А еще, в связи с подготовкой к зиме, с открытого всем ветрам и осадкам угольного склада при железнодорожной станции Лядзеданя топливо на грузовиках доставлялось в Тучензы к котельной полка и в свой батальон для печей в казармах, столовых и фанз, где жили семейные и холостые офицеры. При этом, согласно приказу по армии, в кабине рядом с шофером должен был восседать сопровождающим младший офицер. После таких непрерывных прогулок еще долго отхаркивалось каменноугольной слизью. Отмываться от дорожной и угольной пыли Антон по примеру офицеров-старожилов Квантуна привык из колоды при колодце ледяной водой. И раз в неделю – в солдатской гарнизонной бане полка или батальона, где, в установленном традиционном порядке, мылись супружницы и дети женатиков.
В Лядзедане находились еще и дивизионные продуктовые склады. В них вагонами завозили в основном картошку, квашеную и вилковую капусту, свеклу, морковь, лук. Разгрузка вагонов, доставка грузов на склады и их укладка в овощехранилища, выкопанные в земле и покрытые земляными буграми, тоже проводилась круглые сутки и в выходные, и в праздничные дни круглосуточно под приглядом офицеров.
В этой карусели трудовых вахт Казанову долго не удавалось вернуть Любе восстановленную Сухом пластинку с песнями арестованного и расстрелянного энкавэдешниками соловья российской эмиграции Пети Лещенко. За то, что в Бухаресте он в своем ресторане поднимал дух офицерам рейха во время Второй мировой войны. А несознательные советские люди продолжали заслушиваться и даже петь, подобно Казанову, его «Татьяну», «Сашку», «Чубчик кучерявый», «Миранду». И особенно – «Здесь, под небом чужим, я, как гость не желанный, слышу крик журавлей, улетающих вдаль…» В Россию…
***
Но, как писалось в несовременных романах, провидению было угодно направить Казанова в некое китайское селение вблизи Дальнего, приютившее за околицей артиллерийские склады. Сначала, возможно, японские, а после поражения милитаристов – советские.
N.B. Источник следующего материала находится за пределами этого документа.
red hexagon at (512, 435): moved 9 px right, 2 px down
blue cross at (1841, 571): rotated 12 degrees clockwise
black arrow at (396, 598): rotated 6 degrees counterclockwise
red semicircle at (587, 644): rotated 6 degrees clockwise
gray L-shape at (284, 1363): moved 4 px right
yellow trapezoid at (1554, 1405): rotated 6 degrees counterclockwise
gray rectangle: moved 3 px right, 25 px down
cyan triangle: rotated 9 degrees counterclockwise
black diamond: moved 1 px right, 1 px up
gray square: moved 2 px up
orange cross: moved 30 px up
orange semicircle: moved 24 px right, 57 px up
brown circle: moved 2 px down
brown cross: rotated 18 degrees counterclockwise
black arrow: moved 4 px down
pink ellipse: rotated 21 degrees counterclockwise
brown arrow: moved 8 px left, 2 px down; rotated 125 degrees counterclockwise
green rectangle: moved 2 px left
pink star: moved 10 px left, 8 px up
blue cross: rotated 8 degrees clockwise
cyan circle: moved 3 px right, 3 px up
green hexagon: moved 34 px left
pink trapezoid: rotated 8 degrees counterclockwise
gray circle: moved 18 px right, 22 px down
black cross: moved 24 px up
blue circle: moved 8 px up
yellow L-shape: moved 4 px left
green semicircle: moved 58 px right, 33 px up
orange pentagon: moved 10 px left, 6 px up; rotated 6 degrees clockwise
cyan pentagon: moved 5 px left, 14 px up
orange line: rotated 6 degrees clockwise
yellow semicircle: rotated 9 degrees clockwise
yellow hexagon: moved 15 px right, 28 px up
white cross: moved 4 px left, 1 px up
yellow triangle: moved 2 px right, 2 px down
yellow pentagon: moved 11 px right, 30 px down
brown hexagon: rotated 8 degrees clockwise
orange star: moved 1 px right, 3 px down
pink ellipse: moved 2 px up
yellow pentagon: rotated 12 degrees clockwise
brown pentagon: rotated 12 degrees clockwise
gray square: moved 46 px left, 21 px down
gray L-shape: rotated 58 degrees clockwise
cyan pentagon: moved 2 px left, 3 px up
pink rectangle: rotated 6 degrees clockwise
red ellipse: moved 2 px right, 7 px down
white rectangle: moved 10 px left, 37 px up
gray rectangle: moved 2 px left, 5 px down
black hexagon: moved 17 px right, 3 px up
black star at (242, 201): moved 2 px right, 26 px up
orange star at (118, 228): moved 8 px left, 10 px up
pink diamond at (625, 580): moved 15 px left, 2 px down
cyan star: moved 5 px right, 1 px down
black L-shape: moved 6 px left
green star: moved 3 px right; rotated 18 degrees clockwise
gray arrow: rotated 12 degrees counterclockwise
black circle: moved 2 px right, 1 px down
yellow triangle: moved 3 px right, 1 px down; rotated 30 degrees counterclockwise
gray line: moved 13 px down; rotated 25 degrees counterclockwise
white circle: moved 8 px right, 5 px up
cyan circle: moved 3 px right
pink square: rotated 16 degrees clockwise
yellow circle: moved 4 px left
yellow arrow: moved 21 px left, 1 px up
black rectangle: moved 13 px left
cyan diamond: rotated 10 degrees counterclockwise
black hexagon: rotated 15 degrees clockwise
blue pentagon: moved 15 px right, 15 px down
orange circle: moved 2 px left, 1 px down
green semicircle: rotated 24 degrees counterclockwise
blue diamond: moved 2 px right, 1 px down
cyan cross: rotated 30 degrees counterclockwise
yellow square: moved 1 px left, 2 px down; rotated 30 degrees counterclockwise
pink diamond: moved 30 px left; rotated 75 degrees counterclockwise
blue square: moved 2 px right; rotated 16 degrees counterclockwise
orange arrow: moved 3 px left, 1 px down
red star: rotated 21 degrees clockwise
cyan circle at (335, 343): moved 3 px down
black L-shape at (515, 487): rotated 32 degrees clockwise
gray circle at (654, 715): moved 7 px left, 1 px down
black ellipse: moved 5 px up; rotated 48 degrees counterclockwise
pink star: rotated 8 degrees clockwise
Глянь, через десять лет наши бризантные, кумулятивные, бронебойные, фугасные, осколочные, боевые и холостые снаряды разных калибров, ящики со взрывателями и детонаторами, по сговору между Мао и Хрущёвым, пожелали вернуться на свою родину вместе с армией-победительницей.
Накопилось этих боеприпасов на подземных артскладах, как убедился лейтенант Казанов, видимо-невидимо. Их инвентаризация, осмотр, упаковка, оформление документации контролировалась артиллерийскими офицерами. А команде из двадцати сержантов и рядовых из 15-го гвардейского полка под началом Казанова надлежало ящики с этим добром перетаскивать с места на место, распаковывать и упаковывать, грузить на машины, доставлять к поезду и перегружать из кузова в вагоны. После опыта, обретенного на вещевых складах в Уссурийске, эта работа Казанову показалась легкой забавой хотя бы потому, что ему не угрожала материальная ответственность. Здесь просто следовало наблюдать, чтобы бойцы обращались с боеприпасами на «вы» и не курили, чтобы заодно с взрывными газами не взлететь на небо. Слава Богу, они этого боялись не меньше Казанова и нянчились со снарядами с нежностью кормящих матерей…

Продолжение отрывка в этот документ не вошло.